Research Design and Methods
A total of 5,302 participants aged ≥21 years who were recruited at baseline during 2000–2004 were analyzed for this study. Adjusted odds ratios (ORs) were estimated in a logistic regression analysis for coronary heart disease (CHD) and cerebrovascular disease (CBD) in those with and without coexisting metabolic syndrome. Diabetic participants were excluded.

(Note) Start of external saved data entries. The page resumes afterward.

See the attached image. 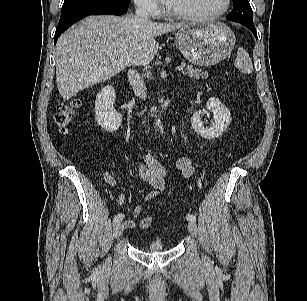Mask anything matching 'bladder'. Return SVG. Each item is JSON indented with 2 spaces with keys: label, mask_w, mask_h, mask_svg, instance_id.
I'll return each mask as SVG.
<instances>
[{
  "label": "bladder",
  "mask_w": 307,
  "mask_h": 301,
  "mask_svg": "<svg viewBox=\"0 0 307 301\" xmlns=\"http://www.w3.org/2000/svg\"><path fill=\"white\" fill-rule=\"evenodd\" d=\"M164 250L165 244L162 238H155L144 247V251L149 253H157Z\"/></svg>",
  "instance_id": "obj_1"
}]
</instances>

Among those aged 35–84 years, metabolic syndrome prevalence was 43.3% in women and 32.7% in men. Elevated blood pressure (70.4%), abdominal obesity (64.6%), and low HDL cholesterol (37.2%) were highly prevalent among those with metabolic syndrome. Prevalence rates for CVD, CHD, and CBD were 12.8, 8.7, and 5.8%, respectively. After adjustment for age and sex, metabolic syndrome was associated with increased age- and sex-adjusted ORs for CVD (OR 1.7 [95% CI 1.4–2.1]), CHD (1.7 [1.4–2.2]), and CBD (1.7 [1.3–2.3]) compared with those without CVD, CHD, or CBD.
Metabolic syndrome prevalence in the JHS is among the highest reported for population-based cohorts worldwide and is significantly associated with increased ORs for CVD, CHD, and CBD. Abdominal obesity, increased blood pressure, and low HDL cholesterol (without triglyceride elevation) are surprisingly prominent. A high prevalence of low HDL emerges as a leading contributor to metabolic syndrome among African Americans in this large African-American cohort.